New York, June 12, 2020 — Moody’s Investors Service (“Moody’s”) has today placed the Government of Senegal’s Ba3 foreign and local currency issuer ratings and its foreign-currency senior unsecured ratings on review for downgrade. Concomitantly, Moody’s has affirmed Senegal’s Not Prime (NP) short-term foreign-currency and local-currency issuer ratings.
The decision to place Senegal’s ratings on review for downgrade reflects Moody’s assessment that the country’s participation in the G20 Debt Service Suspension Initiative (DSSI) raises the risk that private sector creditors will incur losses. The suspension of debt service obligations to official creditors alone would be unlikely to have rating implications; it provides liquidity relief at a time when Senegal’s fiscal position is under pressure as a result of the global coronavirus shock. However, the G20’s call on private sector creditors to participate in that initiative on comparable terms raises the risk of default on privately-held debt under Moody’s definition.
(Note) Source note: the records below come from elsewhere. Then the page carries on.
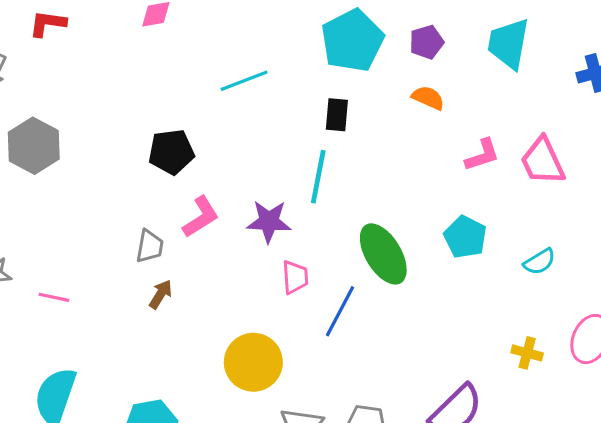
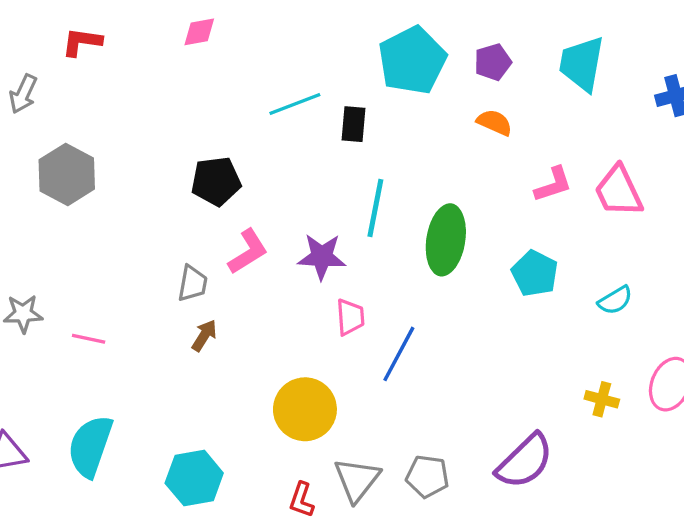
black rectangle: (337, 115) -> (354, 124), moved
green ellipse: (383, 254) -> (446, 240), moved, turned 40

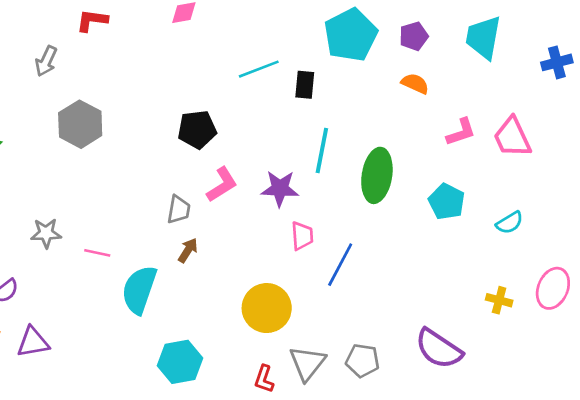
cyan semicircle: (90, 446) -> (139, 290), moved
purple semicircle: (525, 461) -> (439, 349), turned 78

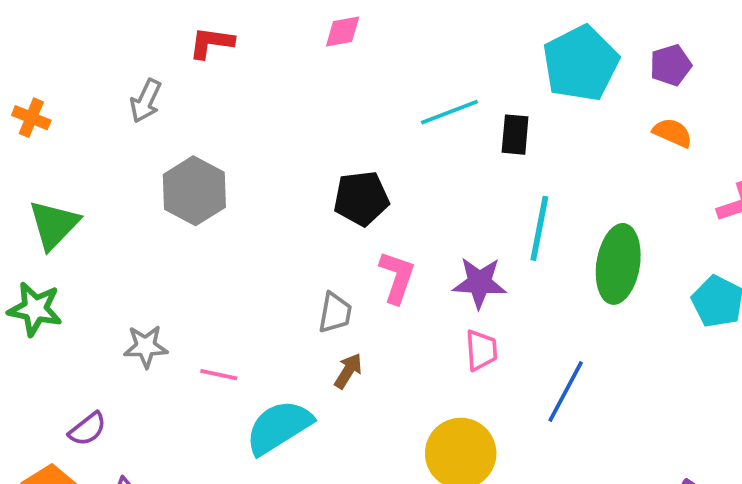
pink L-shape: (222, 185) -> (397, 277), turned -39
pink trapezoid: (302, 236) -> (481, 350), moved
cyan semicircle: (139, 290) -> (279, 427), turned 39

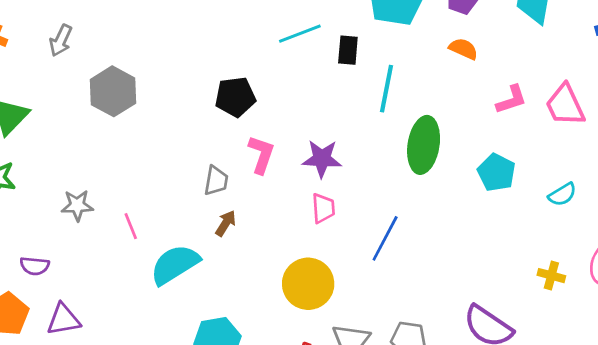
gray arrow: (146, 101) -> (61, 40), moved
cyan line: (539, 228) -> (386, 89), moved
pink line: (219, 375) -> (131, 226), turned 56
purple semicircle: (88, 429) -> (35, 266), turned 44

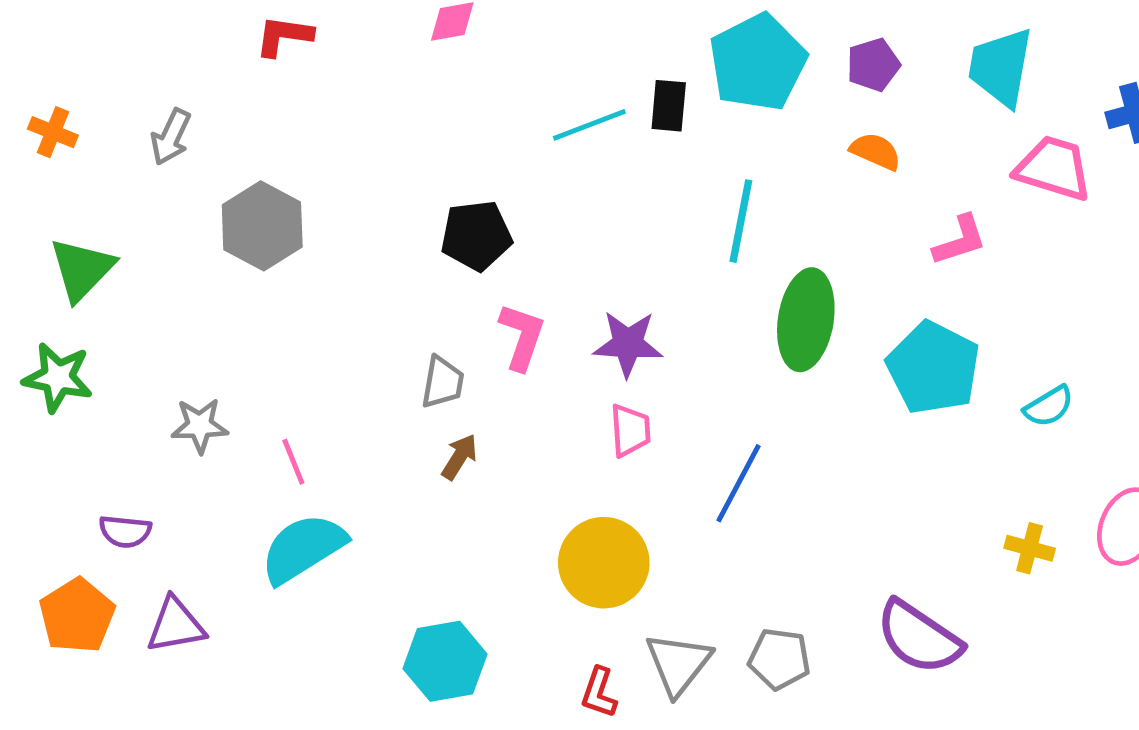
black rectangle: (348, 50) -> (669, 106), moved
pink trapezoid: (565, 105) -> (1054, 168), moved, turned 132
cyan pentagon: (496, 172) -> (933, 368), size x1.4
cyan semicircle: (175, 265) -> (303, 548), moved

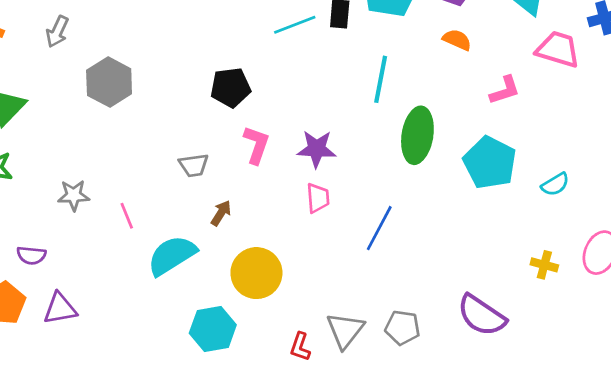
gray trapezoid: (443, 382) -> (194, 165), moved, turned 72
cyan semicircle: (303, 548) -> (172, 255), moved
yellow circle: (604, 563) -> (256, 273), moved

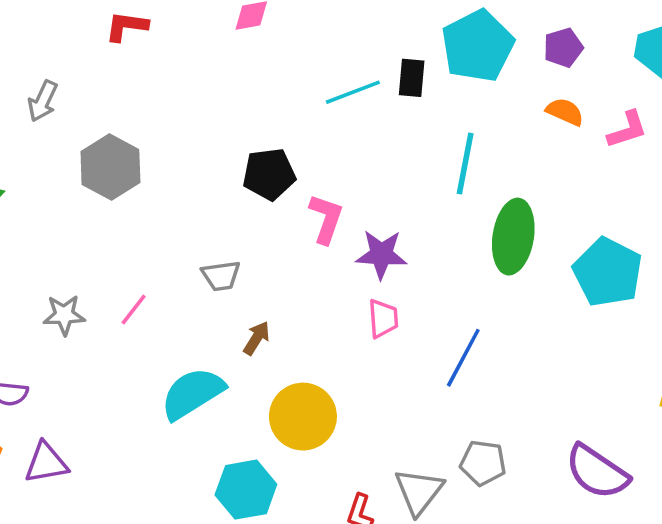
pink L-shape: (505, 90) -> (627, 130), moved
pink L-shape: (256, 145) -> (326, 219), moved
pink line: (127, 216) -> (134, 310), moved, turned 60
gray pentagon: (402, 328) -> (483, 463), moved

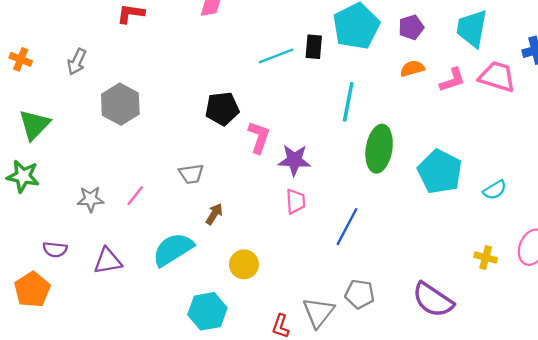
orange semicircle: (565, 112) -> (412, 69), turned -40
yellow circle: (303, 417) -> (244, 264), size x0.7
purple triangle: (46, 463) -> (108, 261), moved

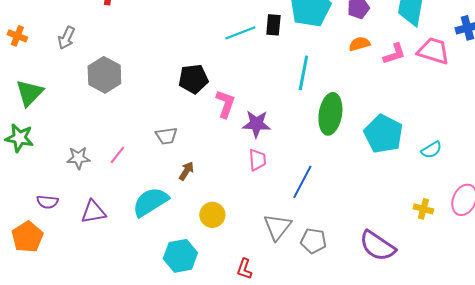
gray triangle: (318, 312) -> (277, 227), moved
The government has expressly stated its commitment to comply with all of its contractual obligations vis-a-vis private sector creditors and does not intend to extend the DSSI to them. However, this contrasts with a call by the official sector for commercial creditors to contribute to debt service relief.
Consistent with Moody’s approach globally, the review period will allow the rating agency to understand the significance of the statement in the Debt Relief term sheet that private sector creditors should participate on comparable terms. The review will assess whether Senegal’s participation in that initiative will indeed be implemented without private sector participation, in which case the rating will likely be confirmed at the current level; or, if not, what lower rating would be consistent with expected losses.
All long-term ceilings for foreign-currency and local-currency deposits and debt remain unchanged at Baa1.